高い人気を誇る金貨や銀貨が多数みられる、古代エジプトのアンティークコイン。エジプトならではのデザインなどもあり、コレクターの間でも注目されるコインのひとつです。そんなエジプトの歴史と、発行されたコインの種類を見ていきましょう。
エジプトの正式国名は、エジプト・アラブ共和国です。中東からアフリカの北東部にかけた位置にあり、ナイル川を中心に多くの都市が存在します。ちなみにエジプトの国土の約90%は砂漠であり、ピラミッドやカイロ歴史地区など、歴史的に名高い世界遺産が存在します。
エジプトの国家が形成されたのは紀元前約3,000年ごろとされており、ファラオと呼ばれる王が国を統治していました。ピラミッドやスフィンクスといった巨大建造物、さまざまな宗教や学問、芸術などが生まれる高度な文明が発達しました。
なかでも、紀元前305~紀元前30年にかけてエジプトを統治したプトレマイオス朝時代は、ヘレニズム文化が栄えた時代とされており、芸術性の高いコインが多く見られます。

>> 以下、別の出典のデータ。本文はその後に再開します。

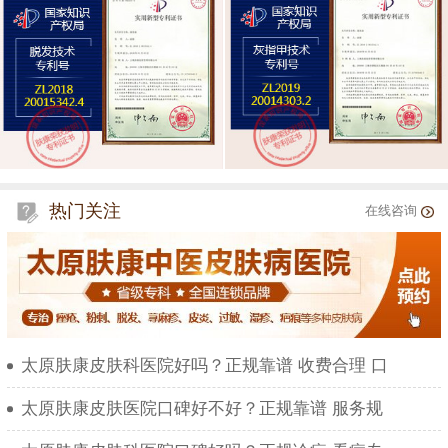
热门关注
在线咨询
太原肤康皮肤科医院好吗？正规靠谱 收费合理 口
太原肤康皮肤医院口碑好不好？正规靠谱 服务规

世界中のアンティークコインコレクターからも、注目される時代のひとつです。
エジプトは19世紀にイギリスの植民地となりましたが、1922年に独立しました。
その後、ムハンマド・アリー朝の第9代君主であるファード1世、第2代エジプト王のファルーク1世、ファード2世が国王となりましたが、第二次世界大戦後のクーデターによって共和制国家へと移行しています。
オクタドラクマ金貨は、プトレマイオス朝に鋳造された金貨のひとつです。オクタドラクマとは、ギリシャ語で8ドラクマを意味します。つまり、オクタドラクマ金貨はドラクマ硬貨8枚分の価値を持つということです。
ペンタとはギリシャ語で5を意味しており、5ドラクマとなります。なかでもプトレマイオス2世がデザインされたペンタドラクマ金貨は、コレクターからの人気も高くなっています。
4ドラクマの価値を持つテトラドラクマ金貨は、古代ギリシャやヘレニズム文化の時代に流通していた貨幣です。なかでもアルシノエ2世がデザインされたテトラドラクマ金貨は、市場価値が高いとされています。
一般的に私たちがイメージするクレオパトラ像は、このクレオパトラ7世であり、彼女がデザインされた100ポンド金貨はコレクターからの人気も高いです。1984年にしか発行されていないため、希少価値も高くなっています。
ファード1世が刻印された500ピアストル金貨で、右向き肖像と左向き肖像がありますが、右向きのものが正式です。英国王立造幣局から発行されている金貨で、イギリスのコインコレクターからの人気も高くなっています。
エジプト王国2代目の国王である、ファルーク1世のご成婚記念として発行された金貨です。ロイヤルウェディング記念にふさわしい、重厚感のあるデザインです。
エジプト革命によって共和制国家となった3年後に、記念硬貨として発行された5ポンド金貨です。弓を引くラムセス2世がチャリオット(古代戦車)に乗ったデザインで、古代エジプトを髣髴とさせます。
オスマン帝国領の時代に発行された金貨で、オスマン帝国の君主を意味するスルタンの署名がデザインされています。アブドゥル・アジズの金貨は発行数も少なく、希少価値も高くなっています。
古代エジプトと縁の深い羊がデザインされている、1987年に発行された100ポンド金貨です。発行枚数7,500枚の希少品となっています。
人間の顔とライオンの身体を持った、古代エジプト文明を代表する建造物スフィンクスが描かれています。同デザインの5クルシュ銀貨と20クルシュ銀貨もあり、発行枚数が特に少ないのは20クルシュ銀貨です。
古代エジプトのコインはバリエーション豊かで、さまざまなデザインが見られるのが特徴です。投資対象としての価値はもちろん、収集する楽しさも味わえるアンティークコインとなっています。
コレクターからの注目度もあり、希少性の高いコインは将来的な価値の上昇も十分期待できるでしょう。
ただし、古代エジプトのコインは人気が高いゆえに、偽物が出回りやすくなっています。トラブルを避けるためにも、専門店での購入をおすすめします。